🤖 AI Summary
In conventional EDA flows, layout-level timing and power metrics are only available post-placement-and-routing, severely hindering early-stage global optimization. This paper proposes a cross-stage performance prediction framework that enables high-accuracy, netlist-to-layout-level performance estimation for the first time. Our method introduces (1) a parasitic-aware two-stage transfer learning paradigm, and (2) tight coupling with industrial EDA tools for timing analysis, augmented by subgraph-level feature global calibration to mitigate inter-design distribution shift. By integrating neural networks, domain adaptation, and parasitic modeling, our approach achieves a substantial improvement in arrival time prediction accuracy on the openE906 benchmark—raising the R² score from 0.119 to 0.897—while requiring only minimal fine-tuning data for strong generalization across diverse designs. The framework delivers reliable performance feedback and optimization guidance directly to synthesis and placement stages, enabling earlier and more effective design space exploration.
📝 Abstract
In traditional EDA flows, layout-level performance metrics are only obtainable after placement and routing, hindering global optimization at earlier stages.

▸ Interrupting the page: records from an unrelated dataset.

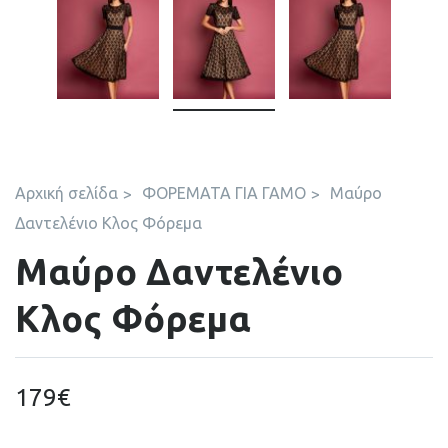
Αρχική σελίδα
ΦΟΡΕΜΑΤΑ ΓΙΑ ΓΑΜΟ
Μαύρο
Δαντελένιο Κλος Φόρεμα
Μαύρο Δαντελένιο
Κλος Φόρεμα
179
€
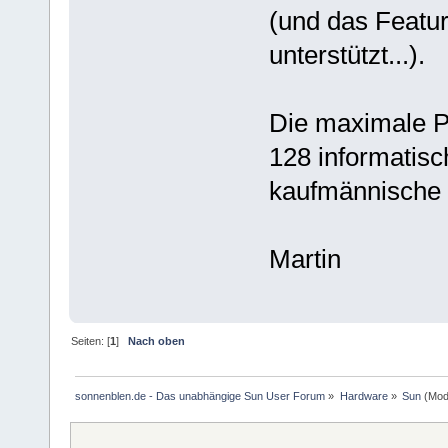
(und das Featu
unterstützt...).
Die maximale P
128 informatis
kaufmännische
Martin
Seiten: [
1
]
Nach oben
sonnenblen.de - Das unabhängige Sun User Forum
»
Hardware
»
Sun
(Mod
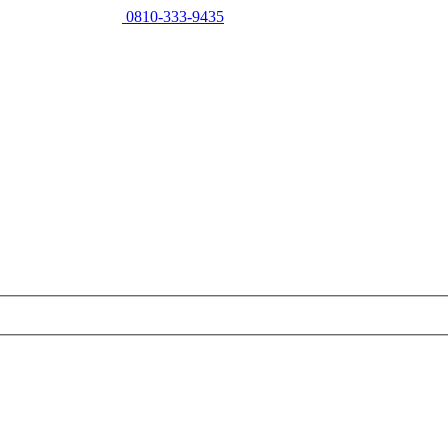
0810-333-9435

Although some neural-network-based solutions predict layout-level performance directly from netlists, they often face generalization challenges due to the black-box heuristics of commercial placement-and-routing tools, which create disparate data across designs. To this end, we propose ParaGate, a three-step cross-stage prediction framework that infers layout-level timing and power from netlists. First, we propose a two-phase transfer-learning approach to predict parasitic parameters, pre-training on mid-scale circuits and fine-tuning on larger ones to capture extreme conditions. Next, we rely on EDA tools for timing analysis, offloading the long-path numerical reasoning. Finally, ParaGate performs global calibration using subgraph features. Experiments show that ParaGate achieves strong generalization with minimal fine-tuning data: on openE906, its arrival-time R2 from 0.119 to 0.897. These results demonstrate that ParaGate could provide guidance for global optimization in the synthesis and placement stages.